Every day he ponders writing; demons, seraphs jostling, fighting O'er memories alighting, dreams and images of Papa. Late at night he sees him living, gentle-hearted and forgiving; Daily, nightly, he is grieving- for Papa, forever gone. As the earth turns, he considers that he'll be forever gone Naught is left of mind nor brawn. As the earth's been spinning, turning, one dream has been oft recurring- Deep in darkness there lies stirring a vile, shifty chimera. It's but wishful thinking really, very foolish, rather silly, Still, through dreamscapes rugged, hilly, slinks that taunting chimera. She's unbidden, uninvited, is his taunting chimera- Forward, forward she is gliding, fed on memories of Papa. Asleep? Awake? He's kaddish speaking, praying, swaying, then- a creaking- 'Tis the floorboards creaking, squeaking; and behind him stands Papa. How, he stammers, have you come here, I've been mourning you all year, Dear Papa, tell me, can you hear me- can you hear me, Dear Papa? Reading, thinking, writing, praying, I've been mourning, Dear Papa... Aren't you... aren't you... actually... aren't you actually gone? No, no... you must have forgotten (though you are my first-begotten), That hospital was naught but rotten; the doctors said I didn't have long... But we dismissed their dire prognosis; HaShem reversed the diagnosis- He gave me life that I'd find gnosis- bid me wear my black kippah. So here I am, and you're done praying. May I have back my black kippah? Please give it here; I'm your Papa. Dawn break; awake; dripping; sweating. And- then- he knows what's most upsetting- All this time he's been forgetting... to lift his phone and call Papa. Rising from his restless slumber, lifts his phone and dials the number- Has he been somewhat unencumbered? ... but Papa's cellphone isn't on. The earth's still spinnin' n'a-turnin', but Papa's cellphone isn't on- Naught's ever left of love forgone.
Today, for d’Verse’s “Open Link Night”, I’d like to share a poem that I wrote about ½-a-year ago, about one month after creating this blog.
Very moving. Amazing read
Thank you so much!
-David
So intense and touching–the lines about your father’s cell phone not being on really got to me. 💙
It’s been over twenty years since my dad died and less than a year for my mom. I think of them both a lot.
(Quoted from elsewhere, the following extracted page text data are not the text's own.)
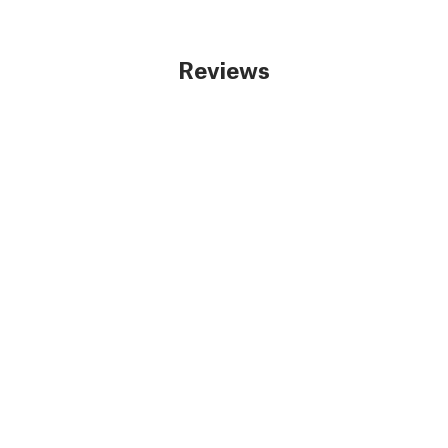
Reviews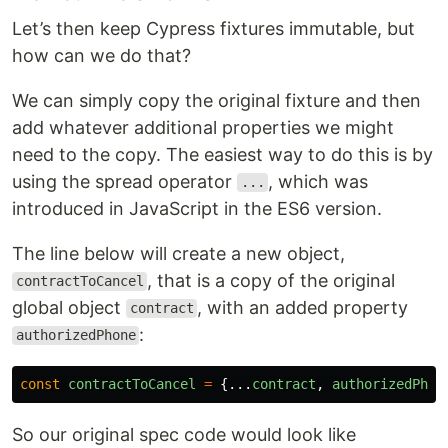
Let’s then keep Cypress fixtures immutable, but
how can we do that?
We can simply copy the original fixture and then
add whatever additional properties we might
need to the copy. The easiest way to do this is by
using the spread operator
, which was
...
introduced in JavaScript in the ES6 version.
The line below will create a new object,
, that is a copy of the original
contractToCancel
global object
, with an added property
contract
:
authorizedPhone
const
contractToCancel
=
{...
contract
,
authorizedPhon
So our original spec code would look like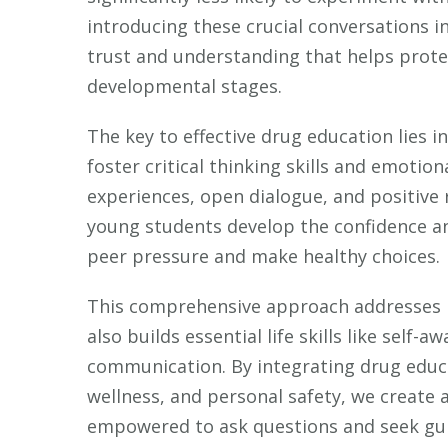
introducing these crucial conversations i
trust and understanding that helps prote
developmental stages.
The key to effective drug education lies 
foster critical thinking skills and emotion
experiences, open dialogue, and positive
young students develop the confidence an
peer pressure and make healthy choices.
This comprehensive approach addresses n
also builds essential life skills like self-
communication. By integrating drug educ
wellness, and personal safety, we create
empowered to ask questions and seek gui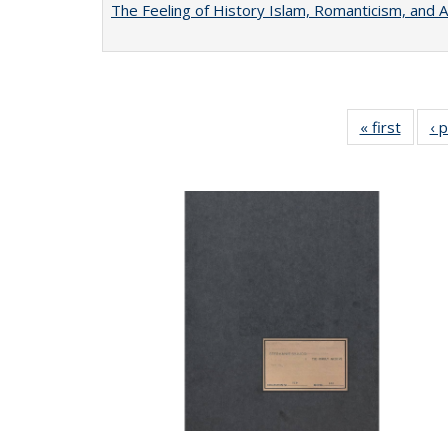
The Feeling of History Islam, Romanticism, and A
« first
Full li
‹ 
tabl
Public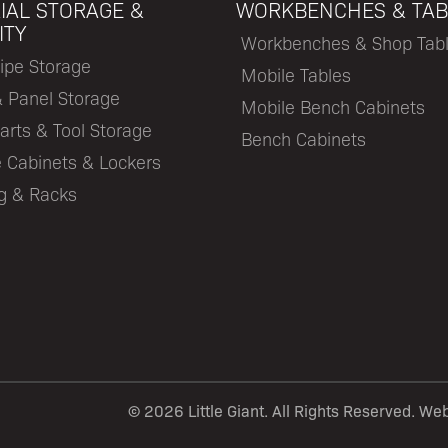
IAL STORAGE &
WORKBENCHES & TAB
ITY
Workbenches & Shop Tab
ipe Storage
Mobile Tables
& Panel Storage
Mobile Bench Cabinets
arts & Tool Storage
Bench Cabinets
 Cabinets & Lockers
ng & Racks
©
2026 Little Giant. All Rights Reserved. We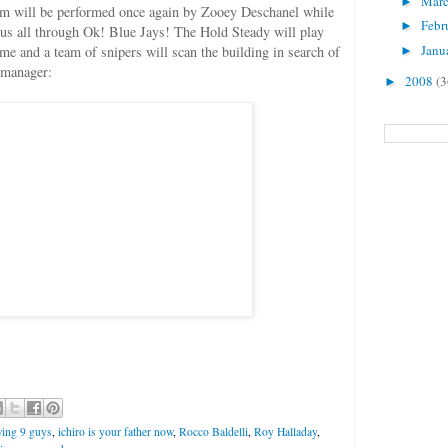
Mar
►
m will be performed once again by Zooey Deschanel while
Febr
►
d us all through Ok! Blue Jays! The Hold Steady will play
Janu
e and a team of snipers will scan the building in search of
►
 manager:
2008
(3
►
wing 9 guys
,
ichiro is your father now
,
Rocco Baldelli
,
Roy Halladay
,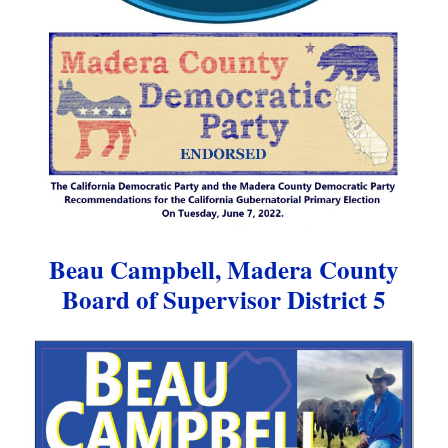
Beau Campbell, Madera County
Board of Supervisor District 5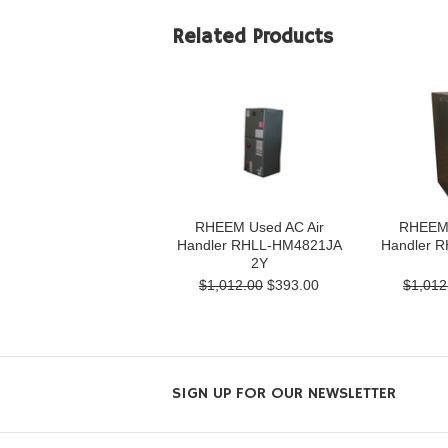
Related Products
RHEEM Used AC Air
RHEEM 
Handler RHLL-HM4821JA
Handler 
2Y
$1,012.00
$393.00
$1,012
SIGN UP FOR OUR NEWSLETTER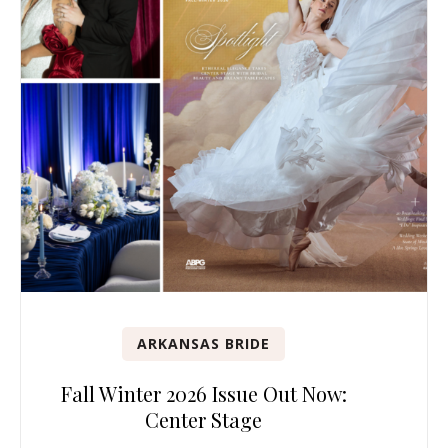
ARKANSAS BRIDE
Fall Winter 2026 Issue Out Now:
Center Stage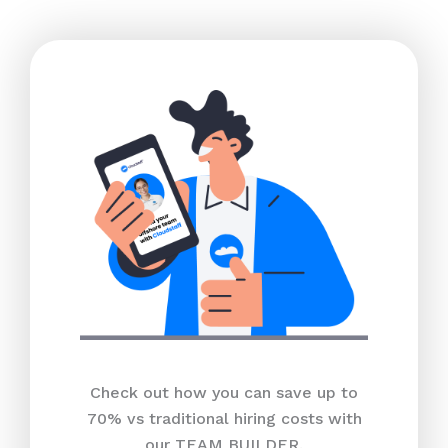
Check out how you can save up to
70% vs traditional hiring costs with
our TEAM BUILDER.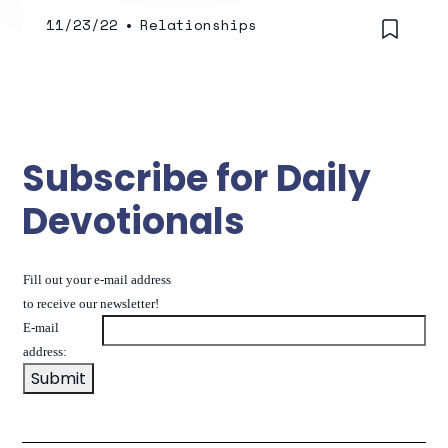
11/23/22
•
Relationships
Subscribe for Daily
Devotionals
Fill out your e-mail address
to receive our newsletter!
E-mail
address: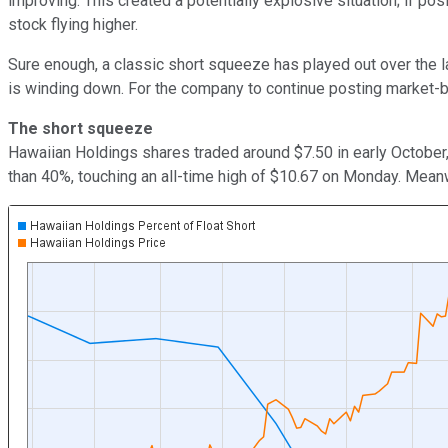
improving. This created a potentially explosive situation; if p
stock flying higher.
Sure enough, a classic short squeeze has played out over the la
is winding down. For the company to continue posting market-bea
The short squeeze
Hawaiian Holdings shares traded around $7.50 in early October,
than 40%, touching an all-time high of $10.67 on Monday. Mean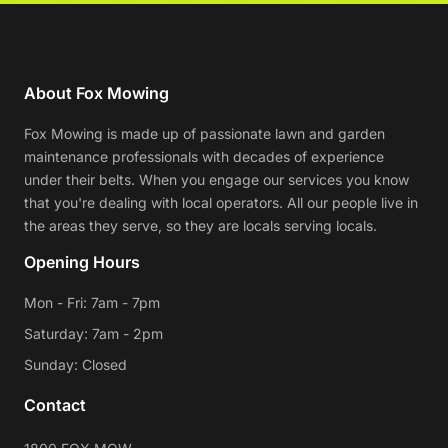
About Fox Mowing
Fox Mowing is made up of passionate lawn and garden
maintenance professionals with decades of experience
under their belts. When you engage our services you know
that you're dealing with local operators. All our people live in
the areas they serve, so they are locals serving locals.
Opening Hours
Mon - Fri: 7am - 7pm
Saturday: 7am - 2pm
Sunday: Closed
Contact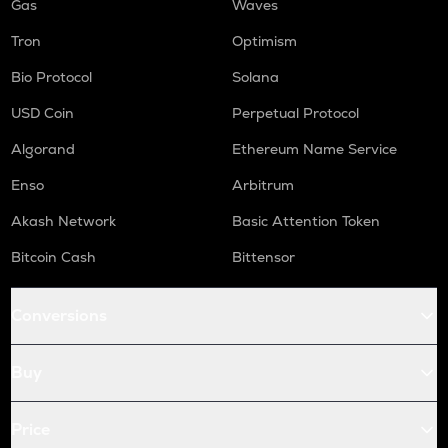
Gas
Waves
Tron
Optimism
Bio Protocol
Solana
USD Coin
Perpetual Protocol
Algorand
Ethereum Name Service
Enso
Arbitrum
Akash Network
Basic Attention Token
Bitcoin Cash
Bittensor
Conversions
Buy
Price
Merril, it’s so hard. I’m sorry for your loss.
Yours,
David
Very Moving.
Thank you so much, Katie – I feel encouraged 🙂
Yours,
David
David, So vivid! Simultaneously heartrending and uplifting. Beautiful! Relatable! A treasure. ❤ Take care.
Thanks so much, Cheryl ❤
Your words always leave me moved, David. What you write is not easy…hugs, my friend.
❤
Your poem has a great rhythm, David, a heartbeat to carry the loss of a father.
Thank you so very much, Kim. I really appreciate your support.
Yours,
David
This is so beautiful and it’s got a lovely, magical rhythm to it, revolving around memories and dreams but seemingly based on the present!
Yeah, D.
I wrote it 1/2 a year ago… it’s no less true today 😦
Thank you,
David
So compelling, David. I felt like I was beside you through this.
Thanks so much, Ken. I take that as a high compliment.
Yours,
David
Your words overwhelm, in a positive way. Thank you for them ……
This poem happens to be one of my favorites of the ones I’ve written 🙂
Thanks so much, Helen
-David
A moving and heart-rending poem. The words “Papa’s cell phone wasn’t on” were filled with angst. Beautiful write.
Thank you for your kindness, Beverly.
Yours,
David
There’s a sort of frenzy to this, as if you really needed to speak to your father, as if you knew time was running out. There never is enough time.